**Records supplied**.
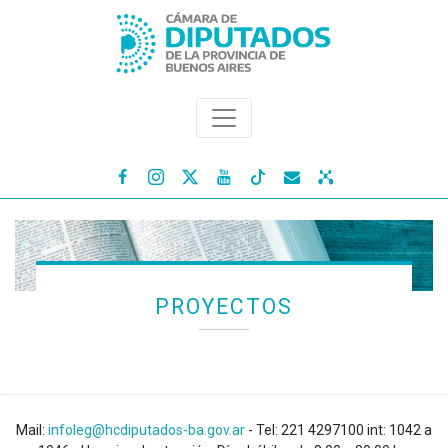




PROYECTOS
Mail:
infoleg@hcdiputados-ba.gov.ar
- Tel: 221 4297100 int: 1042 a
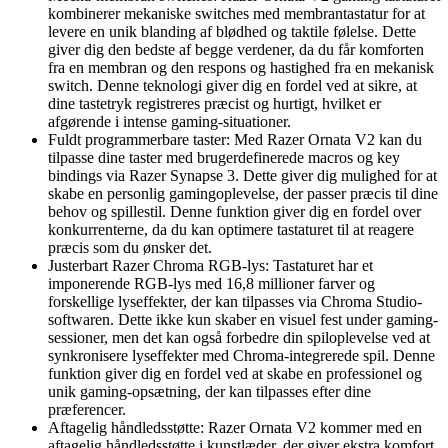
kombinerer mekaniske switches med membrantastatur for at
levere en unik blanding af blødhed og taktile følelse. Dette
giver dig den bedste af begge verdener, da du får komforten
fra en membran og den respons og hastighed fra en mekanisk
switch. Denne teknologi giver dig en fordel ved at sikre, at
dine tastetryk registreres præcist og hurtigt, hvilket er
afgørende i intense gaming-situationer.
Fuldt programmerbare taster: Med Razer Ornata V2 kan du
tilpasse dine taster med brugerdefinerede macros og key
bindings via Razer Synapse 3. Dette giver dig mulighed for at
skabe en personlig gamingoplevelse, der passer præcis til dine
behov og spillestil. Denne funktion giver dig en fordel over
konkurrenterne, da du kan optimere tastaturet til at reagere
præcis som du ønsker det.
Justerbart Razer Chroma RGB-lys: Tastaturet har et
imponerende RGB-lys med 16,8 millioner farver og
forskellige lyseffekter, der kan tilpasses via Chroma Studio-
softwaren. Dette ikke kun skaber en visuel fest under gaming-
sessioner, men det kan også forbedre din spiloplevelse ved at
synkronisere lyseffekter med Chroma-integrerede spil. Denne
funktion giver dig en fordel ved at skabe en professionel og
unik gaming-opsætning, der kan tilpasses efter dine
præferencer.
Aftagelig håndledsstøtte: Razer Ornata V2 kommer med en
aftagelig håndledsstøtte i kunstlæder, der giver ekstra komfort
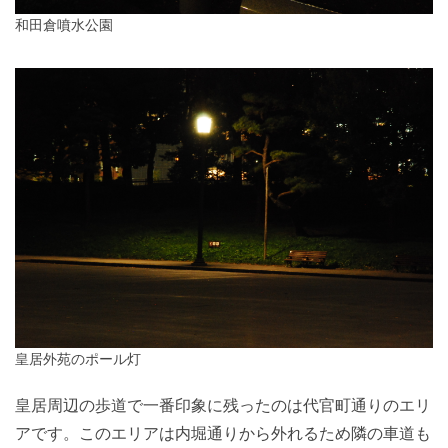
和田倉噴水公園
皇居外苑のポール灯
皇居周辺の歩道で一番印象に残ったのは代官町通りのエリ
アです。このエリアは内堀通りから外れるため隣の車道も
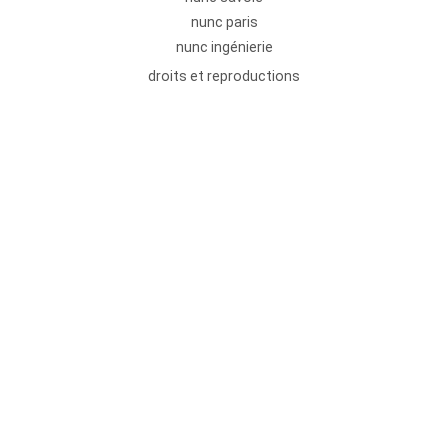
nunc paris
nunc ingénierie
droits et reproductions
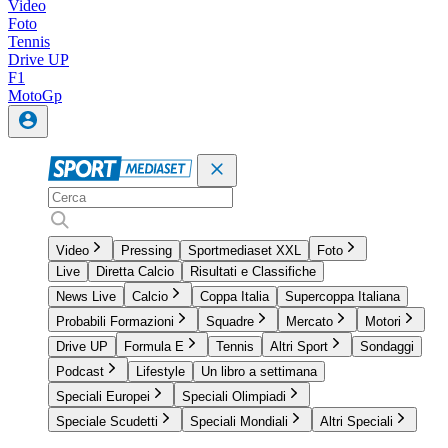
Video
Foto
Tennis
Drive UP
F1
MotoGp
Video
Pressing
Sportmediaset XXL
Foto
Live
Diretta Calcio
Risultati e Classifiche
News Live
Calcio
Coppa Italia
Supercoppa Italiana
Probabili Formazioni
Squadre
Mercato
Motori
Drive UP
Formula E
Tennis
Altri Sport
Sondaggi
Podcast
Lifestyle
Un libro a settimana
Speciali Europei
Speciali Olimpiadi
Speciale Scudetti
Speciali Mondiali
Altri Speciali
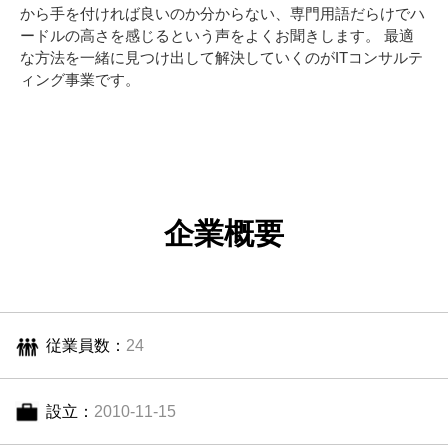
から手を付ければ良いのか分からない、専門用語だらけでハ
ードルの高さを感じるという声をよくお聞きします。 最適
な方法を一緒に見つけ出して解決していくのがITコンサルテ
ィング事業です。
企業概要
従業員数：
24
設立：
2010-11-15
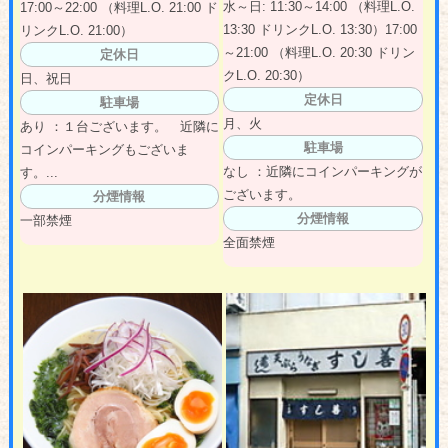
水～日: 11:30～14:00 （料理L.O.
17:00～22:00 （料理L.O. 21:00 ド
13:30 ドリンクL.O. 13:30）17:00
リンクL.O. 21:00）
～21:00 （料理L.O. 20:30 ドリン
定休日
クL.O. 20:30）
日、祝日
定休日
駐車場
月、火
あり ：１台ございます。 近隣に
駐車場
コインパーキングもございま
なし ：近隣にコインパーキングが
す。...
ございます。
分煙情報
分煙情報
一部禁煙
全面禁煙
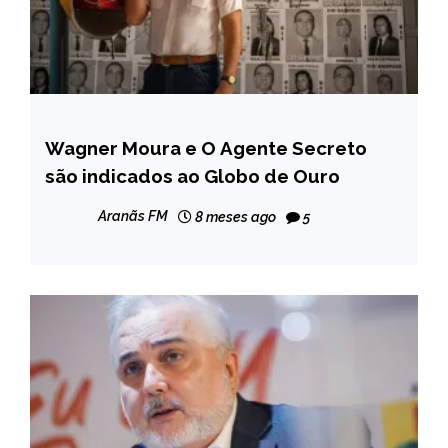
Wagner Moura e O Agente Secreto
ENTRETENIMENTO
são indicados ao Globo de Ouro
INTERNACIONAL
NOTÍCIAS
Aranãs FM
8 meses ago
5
--
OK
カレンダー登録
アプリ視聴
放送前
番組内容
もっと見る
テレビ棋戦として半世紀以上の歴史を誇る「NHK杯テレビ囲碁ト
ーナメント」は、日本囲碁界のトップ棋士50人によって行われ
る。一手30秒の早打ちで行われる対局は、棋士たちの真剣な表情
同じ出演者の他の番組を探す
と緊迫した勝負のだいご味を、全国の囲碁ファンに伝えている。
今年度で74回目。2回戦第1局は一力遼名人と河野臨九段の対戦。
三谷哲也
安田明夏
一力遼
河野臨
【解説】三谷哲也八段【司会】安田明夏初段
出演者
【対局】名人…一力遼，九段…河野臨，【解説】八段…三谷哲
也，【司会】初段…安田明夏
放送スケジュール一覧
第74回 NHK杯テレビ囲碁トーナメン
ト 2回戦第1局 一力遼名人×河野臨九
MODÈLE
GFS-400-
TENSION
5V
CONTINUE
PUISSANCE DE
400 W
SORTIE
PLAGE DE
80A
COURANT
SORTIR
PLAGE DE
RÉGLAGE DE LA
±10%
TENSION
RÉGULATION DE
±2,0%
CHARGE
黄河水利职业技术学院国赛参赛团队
--
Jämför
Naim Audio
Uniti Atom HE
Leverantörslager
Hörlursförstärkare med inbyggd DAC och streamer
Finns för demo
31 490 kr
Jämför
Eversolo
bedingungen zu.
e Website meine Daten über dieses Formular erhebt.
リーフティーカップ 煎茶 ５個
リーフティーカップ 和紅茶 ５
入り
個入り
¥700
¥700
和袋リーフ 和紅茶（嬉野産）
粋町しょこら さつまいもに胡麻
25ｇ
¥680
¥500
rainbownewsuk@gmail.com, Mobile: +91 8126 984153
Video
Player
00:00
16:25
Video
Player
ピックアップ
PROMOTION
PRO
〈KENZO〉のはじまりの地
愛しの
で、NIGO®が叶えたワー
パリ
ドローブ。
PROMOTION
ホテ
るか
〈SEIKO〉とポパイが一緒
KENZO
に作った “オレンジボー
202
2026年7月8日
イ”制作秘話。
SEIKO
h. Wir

**Problem requirements**. Find the lines of the material that hold the word "lyseffekter" and report their count alone.

**Solution**. 2